__The input__
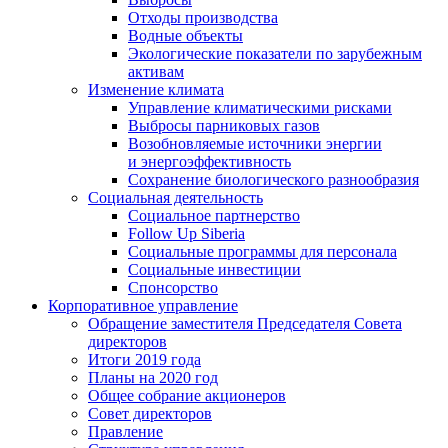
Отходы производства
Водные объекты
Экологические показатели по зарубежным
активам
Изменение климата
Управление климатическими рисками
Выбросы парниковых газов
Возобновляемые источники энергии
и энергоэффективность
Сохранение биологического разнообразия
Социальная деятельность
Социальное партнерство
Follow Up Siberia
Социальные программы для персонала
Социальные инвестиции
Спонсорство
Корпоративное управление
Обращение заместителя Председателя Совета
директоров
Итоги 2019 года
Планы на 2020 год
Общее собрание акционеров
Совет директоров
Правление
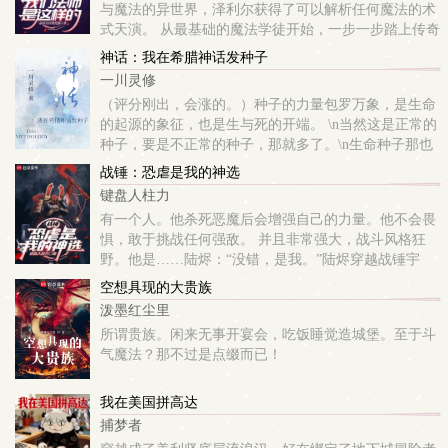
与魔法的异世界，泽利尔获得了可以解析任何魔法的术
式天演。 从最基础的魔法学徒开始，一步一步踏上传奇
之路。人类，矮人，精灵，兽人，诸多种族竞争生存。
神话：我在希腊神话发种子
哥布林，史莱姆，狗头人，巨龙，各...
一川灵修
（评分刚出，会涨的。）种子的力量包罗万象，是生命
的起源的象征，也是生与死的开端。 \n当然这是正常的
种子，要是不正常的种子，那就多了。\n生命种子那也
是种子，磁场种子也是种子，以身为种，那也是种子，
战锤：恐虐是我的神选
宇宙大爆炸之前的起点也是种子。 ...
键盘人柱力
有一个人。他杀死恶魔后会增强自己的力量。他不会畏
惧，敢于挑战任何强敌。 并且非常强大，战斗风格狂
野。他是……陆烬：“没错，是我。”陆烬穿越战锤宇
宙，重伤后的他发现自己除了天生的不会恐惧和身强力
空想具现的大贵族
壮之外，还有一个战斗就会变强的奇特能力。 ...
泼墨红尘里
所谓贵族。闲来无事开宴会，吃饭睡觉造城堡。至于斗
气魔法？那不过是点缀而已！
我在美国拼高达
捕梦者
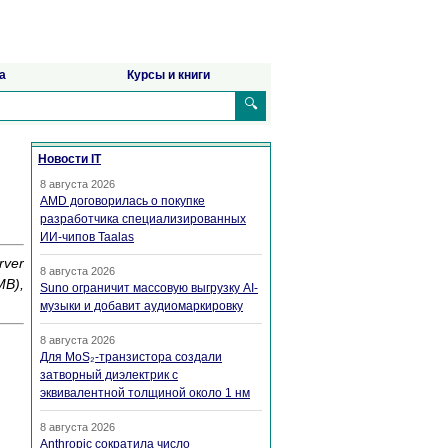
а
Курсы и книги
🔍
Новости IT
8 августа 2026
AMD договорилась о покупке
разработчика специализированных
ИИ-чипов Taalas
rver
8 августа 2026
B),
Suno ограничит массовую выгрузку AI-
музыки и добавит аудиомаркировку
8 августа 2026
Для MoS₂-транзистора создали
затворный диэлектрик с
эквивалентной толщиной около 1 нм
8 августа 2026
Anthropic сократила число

__Task to complete__
Each line of the data should be quoted exactly, with pictures left out.

__Exercise result__
Отходы производства
Водные объекты
Экологические показатели по зарубежным
активам
Изменение климата
Управление климатическими рисками
Выбросы парниковых газов
Возобновляемые источники энергии
и энергоэффективность
Сохранение биологического разнообразия
Социальная деятельность
Социальное партнерство
Follow Up Siberia
Социальные программы для персонала
Социальные инвестиции
Спонсорство
Корпоративное управление
Обращение заместителя Председателя Совета
директоров
Итоги 2019 года
Планы на 2020 год
Общее собрание акционеров
Совет директоров
Правление
与魔法的异世界，泽利尔获得了可以解析任何魔法的术
式天演。 从最基础的魔法学徒开始，一步一步踏上传奇
之路。人类，矮人，精灵，兽人，诸多种族竞争生存。
神话：我在希腊神话发种子
哥布林，史莱姆，狗头人，巨龙，各...
一川灵修
（评分刚出，会涨的。）种子的力量包罗万象，是生命
的起源的象征，也是生与死的开端。 \n当然这是正常的
种子，要是不正常的种子，那就多了。\n生命种子那也
是种子，磁场种子也是种子，以身为种，那也是种子，
战锤：恐虐是我的神选
宇宙大爆炸之前的起点也是种子。 ...
键盘人柱力
有一个人。他杀死恶魔后会增强自己的力量。他不会畏
惧，敢于挑战任何强敌。 并且非常强大，战斗风格狂
野。他是……陆烬：“没错，是我。”陆烬穿越战锤宇
宙，重伤后的他发现自己除了天生的不会恐惧和身强力
空想具现的大贵族
壮之外，还有一个战斗就会变强的奇特能力。 ...
泼墨红尘里
所谓贵族。闲来无事开宴会，吃饭睡觉造城堡。至于斗
气魔法？那不过是点缀而已！
我在美国拼高达
捕梦者
а
Курсы и книги
🔍
Новости IT
8 августа 2026
AMD договорилась о покупке
разработчика специализированных
ИИ-чипов Taalas
rver
8 августа 2026
B),
Suno ограничит массовую выгрузку AI-
музыки и добавит аудиомаркировку
8 августа 2026
Для MoS₂-транзистора создали
затворный диэлектрик с
эквивалентной толщиной около 1 нм
8 августа 2026
Anthropic сократила число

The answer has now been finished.